Few-shot Mining of Naturally Occurring Inputs and Outputs
This addresses the problem of expensive data labeling for NLP practitioners, offering a method to augment training data with high-quality, naturally occurring examples, though it is incremental as it builds on existing mining and ranking techniques.
The paper tackles the high cost of creating labeled natural language training data by mining naturally occurring input-output pairs from large corpora using a two-stage method with a small seed set, resulting in improvements of 13 F1 on SQuAD-style reading comprehension and 1.46 ROUGE-L on Xsum abstractive summarization.
Creating labeled natural language training data is expensive and requires significant human effort. We mine input output examples from large corpora using a supervised mining function trained using a small seed set of only 100 examples.
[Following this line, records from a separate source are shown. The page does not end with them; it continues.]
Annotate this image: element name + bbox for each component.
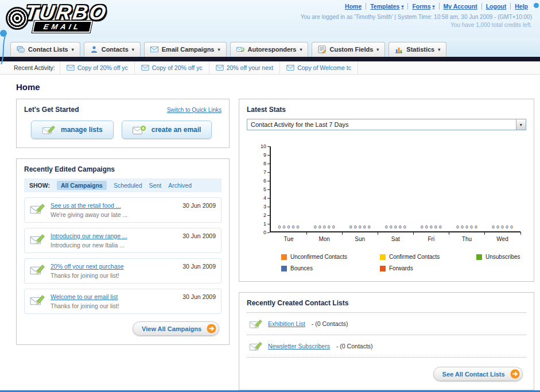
recent-activity-link[interactable]: Copy of Welcome tc [297, 64, 351, 71]
tab-label: Autoresponders [248, 46, 297, 53]
recent-activity-item[interactable]: Copy of 20% off yc [134, 61, 209, 74]
campaign-title-link[interactable]: Welcome to our email list [50, 293, 177, 300]
chart-category-group: 00000 [306, 146, 342, 231]
contact-list-count: - (0 Contacts) [336, 343, 373, 350]
legend-item: Unsubscribes [476, 254, 520, 260]
chart-value-label: 0 [332, 225, 335, 230]
tab-email-campaigns[interactable]: Email Campaigns ▾ [144, 42, 227, 57]
chevron-down-icon: ▾ [438, 47, 440, 52]
view-all-campaigns-button[interactable]: View All Campaigns [133, 321, 219, 336]
nav-forms-link[interactable]: Forms▾ [407, 3, 438, 10]
legend-item: Unconfirmed Contacts [281, 254, 380, 260]
switch-quick-links-link[interactable]: Switch to Quick Links [167, 107, 222, 113]
tab-autoresponders[interactable]: Autoresponders ▾ [230, 42, 309, 57]
tab-contact-lists[interactable]: Contact Lists ▾ [10, 42, 80, 57]
chart-bar-cell: 0 [456, 225, 459, 230]
chart-bar-cell: 0 [363, 225, 366, 230]
annotation-dot [534, 3, 539, 8]
nav-help-link[interactable]: Help [510, 3, 532, 10]
recent-activity-link[interactable]: Copy of 20% off yc [77, 64, 128, 71]
filter-scheduled[interactable]: Scheduled [114, 182, 142, 189]
custom-fields-icon [318, 45, 326, 53]
campaign-filter-bar: SHOW: All Campaigns Scheduled Sent Archi… [24, 178, 222, 192]
chart-bar-cell: 0 [394, 225, 397, 230]
recent-campaigns-title: Recently Edited Campaigns [24, 165, 115, 173]
pencil-envelope-icon [249, 341, 263, 351]
chevron-down-icon: ▾ [217, 47, 220, 52]
campaign-subtitle: We're giving away our late ... [50, 211, 177, 218]
x-axis-label: Sun [342, 236, 378, 242]
legend-swatch-icon [281, 266, 287, 271]
tab-contacts[interactable]: Contacts ▾ [84, 42, 141, 57]
chart-category-group: 00000 [449, 146, 484, 231]
chart-bar-cell: 0 [349, 225, 352, 230]
filter-sent[interactable]: Sent [149, 182, 162, 189]
manage-lists-button[interactable]: manage lists [31, 121, 114, 139]
campaign-title-link[interactable]: 20% off your next purchase [50, 263, 177, 270]
chart-category-group: 00000 [271, 146, 306, 231]
chart-value-label: 0 [318, 225, 321, 230]
chart-value-label: 0 [461, 225, 463, 230]
recent-activity-item[interactable]: Copy of Welcome tc [279, 61, 358, 74]
pencil-envelope-icon [249, 319, 263, 329]
chart-bar-cell: 0 [439, 225, 442, 230]
legend-item: Forwards [380, 265, 476, 271]
campaign-subtitle: Introducing our new Italia ... [50, 242, 177, 249]
chart-bar-cell: 0 [403, 225, 406, 230]
tab-label: Contact Lists [28, 46, 68, 53]
nav-templates-label: Templates [370, 3, 399, 10]
legend-swatch-icon [380, 254, 386, 260]
chart-value-label: 0 [465, 225, 468, 230]
chart-bar-cell: 0 [292, 225, 295, 230]
campaign-title-link[interactable]: See us at the retail food ... [50, 202, 177, 209]
recent-activity-item[interactable]: 20% off your next [209, 61, 280, 74]
x-axis-label: Thu [449, 236, 484, 242]
nav-logout-link[interactable]: Logout [481, 3, 511, 10]
contact-list-link[interactable]: Newsletter Subscribers [268, 343, 330, 350]
chart-bar-cell: 0 [297, 225, 300, 230]
nav-templates-link[interactable]: Templates▾ [366, 3, 407, 10]
contacts-icon [90, 45, 98, 53]
chart-bar-cell: 0 [354, 225, 357, 230]
recent-activity-link[interactable]: 20% off your next [227, 64, 274, 71]
contact-list-row: Exhibition List - (0 Contacts) [247, 313, 526, 335]
filter-archived[interactable]: Archived [168, 182, 192, 189]
chart-value-label: 0 [421, 225, 423, 230]
recent-activity-link[interactable]: Copy of 20% off yc [152, 64, 203, 71]
chevron-down-icon: ▾ [300, 47, 302, 52]
chart-x-axis: TueMonSunSatFriThuWed [271, 236, 520, 242]
contact-list-link[interactable]: Exhibition List [268, 320, 305, 327]
campaign-subtitle: Thanks for joining our list! [50, 302, 177, 309]
chart-y-axis: 109876543210 [257, 146, 270, 232]
filter-all-campaigns[interactable]: All Campaigns [57, 181, 107, 190]
recent-activity-item[interactable]: Copy of 20% off yc [60, 61, 134, 74]
statistics-icon [395, 45, 403, 53]
turbo-email-logo[interactable]: TURBO EMAIL [6, 2, 107, 33]
campaign-title-link[interactable]: Introducing our new range ... [50, 232, 177, 239]
logo-title: TURBO [24, 2, 108, 23]
chevron-down-icon: ▾ [433, 4, 435, 9]
chart-value-label: 0 [368, 225, 370, 230]
chart-value-label: 0 [399, 225, 401, 230]
annotation-line [0, 36, 8, 65]
credits-status: You have 1,000 total credits left. [301, 22, 532, 28]
chart-bar-cell: 0 [359, 225, 362, 230]
chart-value-label: 0 [359, 225, 361, 230]
chart-value-label: 0 [394, 225, 397, 230]
tab-statistics[interactable]: Statistics ▾ [389, 42, 446, 57]
chart-value-label: 0 [385, 225, 387, 230]
chart-bar-cell: 0 [470, 225, 473, 230]
nav-home-link[interactable]: Home [341, 3, 366, 10]
header: TURBO EMAIL Home Templates▾ Forms▾ My Ac… [0, 0, 540, 38]
chart-value-label: 0 [288, 225, 290, 230]
see-all-contact-lists-button[interactable]: See All Contact Lists [433, 367, 523, 381]
chart-bar-cell: 0 [288, 225, 290, 230]
stats-period-select[interactable]: Contact Activity for the Last 7 Days ▼ [247, 119, 526, 130]
create-email-button[interactable]: create an email [122, 121, 212, 139]
nav-my-account-link[interactable]: My Account [439, 3, 481, 10]
chart-bar-cell: 0 [510, 225, 513, 230]
chart-value-label: 0 [510, 225, 512, 230]
tab-custom-fields[interactable]: Custom Fields ▾ [312, 42, 385, 57]
campaign-row: See us at the retail food ... We're givi… [24, 197, 222, 223]
legend-item: Confirmed Contacts [380, 254, 476, 260]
The mining consists of two stages -- (1) a biencoder-based recall-oriented dense search which pairs inputs with potential outputs, and (2) a crossencoder-based filter which re-ranks the output of the biencoder stage for better precision. Unlike model-generated data augmentation, our method mines naturally occurring high-quality input output pairs to mimic the style of the seed set for multiple tasks. On SQuAD-style reading comprehension, augmenting the seed set with the mined data results in an improvement of 13 F1 over a BART-large baseline fine-tuned only on the seed set. Likewise, we see improvements of 1.46 ROUGE-L on Xsum abstractive summarization.